Residual Data-Driven Variational Multiscale Reduced Order Models for Parameter Dependent Problems

TL;DR

This paper introduces a residual-based data-driven closure model within the variational multiscale framework for reduced order models of convection-dominated flows, demonstrating improved accuracy over traditional methods.

Contribution

The paper presents a novel residual-dependent data-driven ROM closure within the VMS framework, enhancing modeling of sub-scale components in convection-dominated problems.

Findings

Residual-based data-driven VMS-ROM outperforms G-ROM and SUPG-ROM in accuracy.

Numerical results validate the effectiveness of the new closure model.

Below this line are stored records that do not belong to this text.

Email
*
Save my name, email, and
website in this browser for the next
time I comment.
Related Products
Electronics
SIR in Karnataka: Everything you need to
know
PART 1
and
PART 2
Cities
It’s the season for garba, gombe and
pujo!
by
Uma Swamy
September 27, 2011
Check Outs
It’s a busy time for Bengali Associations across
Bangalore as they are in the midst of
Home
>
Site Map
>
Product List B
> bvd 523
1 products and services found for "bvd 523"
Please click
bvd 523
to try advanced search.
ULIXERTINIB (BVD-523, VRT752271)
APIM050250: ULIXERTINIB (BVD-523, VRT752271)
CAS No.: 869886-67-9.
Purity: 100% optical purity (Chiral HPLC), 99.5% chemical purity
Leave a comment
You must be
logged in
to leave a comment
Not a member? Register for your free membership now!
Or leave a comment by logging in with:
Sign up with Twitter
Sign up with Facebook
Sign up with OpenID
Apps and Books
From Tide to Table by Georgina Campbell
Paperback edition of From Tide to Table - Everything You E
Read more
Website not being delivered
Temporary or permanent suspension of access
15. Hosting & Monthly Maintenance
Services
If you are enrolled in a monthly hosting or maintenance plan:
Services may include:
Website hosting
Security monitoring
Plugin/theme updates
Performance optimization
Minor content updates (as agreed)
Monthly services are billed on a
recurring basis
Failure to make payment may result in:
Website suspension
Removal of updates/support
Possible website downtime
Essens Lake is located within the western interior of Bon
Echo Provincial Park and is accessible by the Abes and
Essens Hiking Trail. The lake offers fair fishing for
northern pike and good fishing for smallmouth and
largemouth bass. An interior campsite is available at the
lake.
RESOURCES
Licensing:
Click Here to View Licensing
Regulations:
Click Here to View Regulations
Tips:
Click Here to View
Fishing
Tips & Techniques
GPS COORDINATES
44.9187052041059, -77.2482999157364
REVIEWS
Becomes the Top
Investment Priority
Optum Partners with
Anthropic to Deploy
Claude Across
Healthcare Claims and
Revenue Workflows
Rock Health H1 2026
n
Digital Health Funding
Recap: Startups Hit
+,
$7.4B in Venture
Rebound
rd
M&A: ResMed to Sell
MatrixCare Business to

Application to a parameter-dependent convection-diffusion problem demonstrates robustness.

Abstract

In this paper, we investigate the modeling of sub-scale components of proper orthogonal decomposition reduced order models (POD-ROMs) of convection-dominated flows. We propose ROM closure models that depend on the ROM residual. We illustrate the new residual-based data-driven ROM closure within the variational multiscale (VMS) framework and investigate it in the numerical simulation of a one-dimensional parameter-dependent convection-dominated convection-diffusion problem. For comparison purposes, we also investigate a streamline-upwind Petrov-Galerkin (SUPG) ROM stabilization strategy and the standard Galerkin ROM (G-ROM). Our numerical investigation shows that the new residual-based data-driven VMS-ROM is more accurate than both the standard G-ROM and the SUPG-ROM.